Brussel - 25 juni 2022 - Koninklijke Musea der Schone Kunsten van België. Tussen 'De Sint-Hubertusmis' en 'De Haagbeukendreef' door Hippolyte Boulenger (1871) in.  Foto: echtgenoot Aad.
Brussel - 25 juni 2022 - Koninklijke Musea der Schone Kunsten van België. Tussen 'De Sint-Hubertusmis' en 'De Haagbeukendreef' door Hippolyte Boulenger (1871) in. Foto: echtgenoot Aad.

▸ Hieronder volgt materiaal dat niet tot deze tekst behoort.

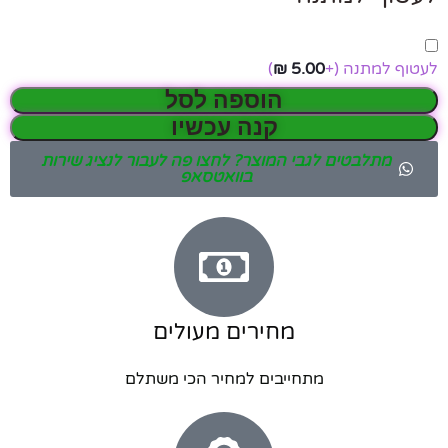
לעטוף למתנה
(+
5.00
₪
)
הוספה לסל
קנה עכשיו
מתלבטים לגבי המוצר? לחצו פה לעבור לנציג שירות
בוואטסאפ
מחירים מעולים
מתחייבים למחיר הכי משתלם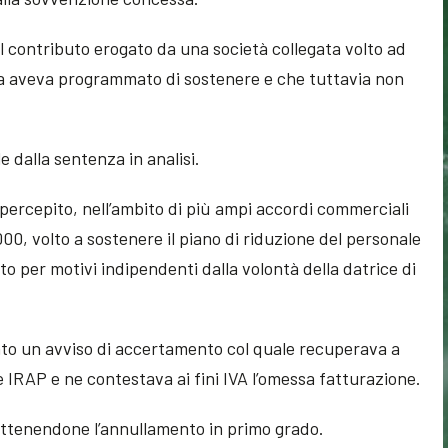
 il contributo erogato da una società collegata volto ad
ata aveva programmato di sostenere e che tuttavia non
le dalla sentenza in analisi.
 percepito, nell’ambito di più ampi accordi commerciali
00, volto a sostenere il piano di riduzione del personale
per motivi indipendenti dalla volontà della datrice di
ato un avviso di accertamento col quale recuperava a
 e IRAP e ne contestava ai fini IVA l’omessa fatturazione.
ottenendone l’annullamento in primo grado.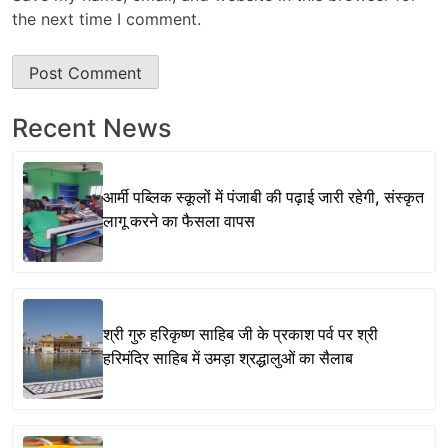
the next time I comment.
Recent News
आर्मी पब्लिक स्कूलों में पंजाबी की पढ़ाई जारी रहेगी, संस्कृत
लागू करने का फैसला वापस
श्री गुरु हरिकृष्ण साहिब जी के प्रकाश पर्व पर श्री
हरिमंदिर साहिब में उमड़ा श्रद्धालुओं का सैलाब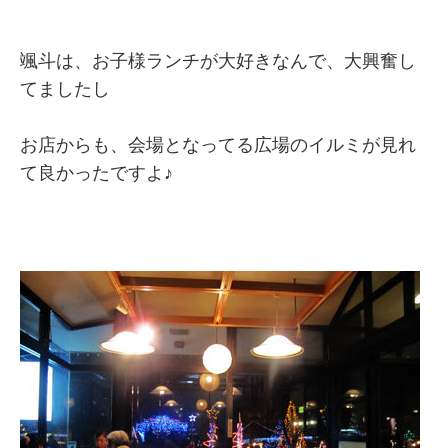
颯斗は、お子様ランチが大好きなんで、大興奮し
てましたし
お店からも、会場となってる広場のイルミが見れ
て良かったですよ♪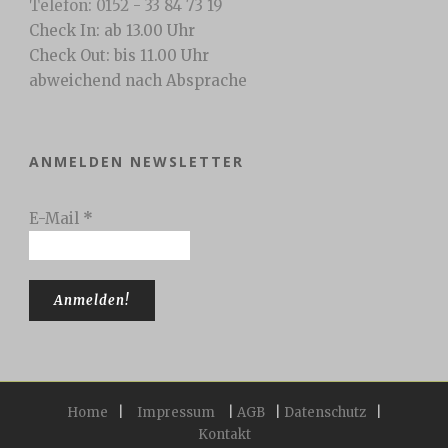
Telefon: 0152 - 33 84 73 19
Check In: ab 13.00 Uhr
Check Out: bis 11.00 Uhr
abweichend nach Absprache
ANMELDEN NEWSLETTER
E-Mail
*
Home
|
Impressum
|
AGB
|
Datenschutz
|
Kontakt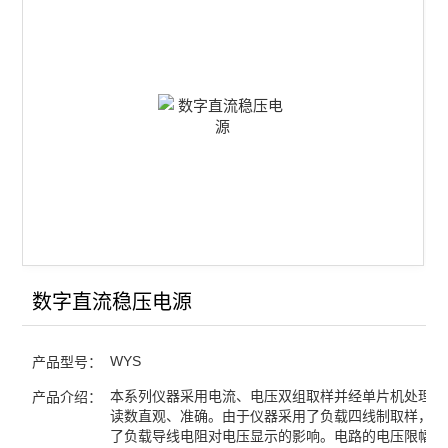
双路电镀电源
稳压电源
便携式冷却仪
恒温水浴
精密数字温度温差仪
数字贝克曼温度计
数字电位差综合测试仪
数字直流稳压电源
恒温槽
WYS
产品型号：
数字熔点测试仪
本系列仪器采用电流、电压双组取样并经单片机处理后
产品介绍：
读数直观、准确。由于仪器采用了负载四线制取样，从
电导率仪
了负载导线电阻对电压显示的影响。电路的电压限幅，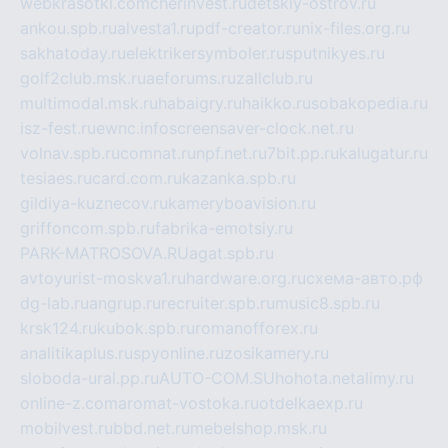
webkrasotki.com
cherinvest.ru
detskiy-ostrov.ru
ankou.spb.ru
alvesta1.ru
pdf-creator.ru
nix-files.org.ru
sakhatoday.ru
elektrikersymboler.ru
sputnikyes.ru
golf2club.msk.ru
aeforums.ru
zallclub.ru
multimodal.msk.ru
habaigry.ru
haikko.ru
sobakopedia.ru
isz-fest.ru
ewnc.info
screensaver-clock.net.ru
volnav.spb.ru
comnat.ru
npf.net.ru
7bit.pp.ru
kalugatur.ru
tesiaes.ru
card.com.ru
kazanka.spb.ru
gildiya-kuznecov.ru
kameryboavision.ru
griffoncom.spb.ru
fabrika-emotsiy.ru
PARK-MATROSOVA.RU
agat.spb.ru
avtoyurist-moskva1.ru
hardware.org.ru
схема-авто.рф
dg-lab.ru
angrup.ru
recruiter.spb.ru
music8.spb.ru
krsk124.ru
kubok.spb.ru
romanofforex.ru
analitikaplus.ru
spyonline.ru
zosikamery.ru
sloboda-ural.pp.ru
AUTO-COM.SU
hohota.net
alimy.ru
online-z.com
aromat-vostoka.ru
otdelkaexp.ru
mobilvest.ru
bbd.net.ru
mebelshop.msk.ru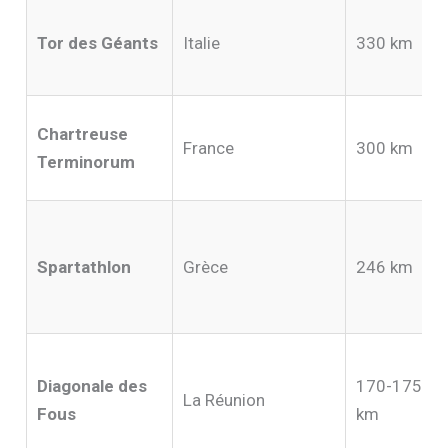
Tor des Géants
Italie
330 km
Chartreuse
France
300 km
Terminorum
Spartathlon
Grèce
246 km
Diagonale des
170-175
La Réunion
Fous
km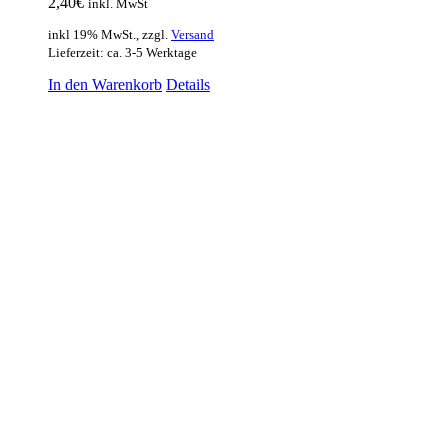
2,40
€
inkl. MwSt
inkl 19% MwSt., zzgl.
Versand
Lieferzeit: ca. 3-5 Werktage
In den Warenkorb
Details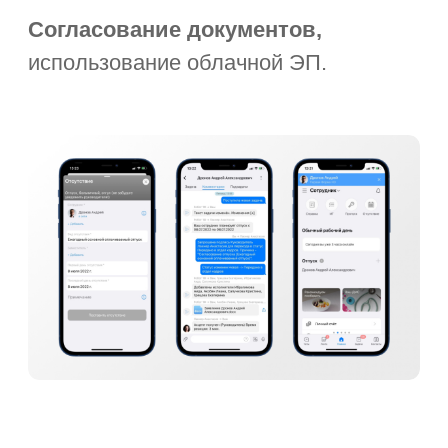
Нажимая на кнопку, я принимаю
соглашение об обработке персональных
данных
С чего начать
Пилотный проект
Технические требования
Специалист в штат
Обновления платформы
Презентации и буклеты
Скачать приложение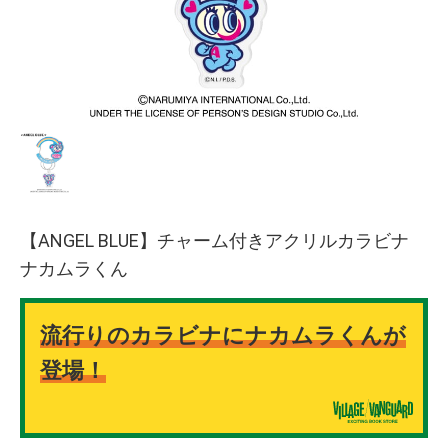
【ANGEL BLUE】チャーム付きアクリルカラビナ
ナカムラくん
流行りのカラビナにナカムラくんが
登場！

HUMORISTISCHE KANTTEKENINGEN

Thea-Warrior

 

In het Old Masters Museum tref ik Hippolyte Boulenger niet. Zijn schilderijen moeten zich wel in het gebouw van de Koninklijke Musea bevinden. Maar waar? Wat zoekwerk op het web vertelt dat we in het Musée Fin-de Siècle moeten zijn. Een combinatieticket voor beide musea zou handiger zijn geweest, maar dat aanbod heb ik niet gezien. Even in de rij staan en dan gaat het met de juiste meerprijs ook.

Een entreetotaal van dertig euro voor twee personen.

Etage voor etage dalen we af in het Musée Fin-de-Siècle. Waarna ik op de zesde verdieping onder de grond gelukkig sta te zijn bij het schilderij 'De Haagbeukendreef' van Hippolyte Boulenger. 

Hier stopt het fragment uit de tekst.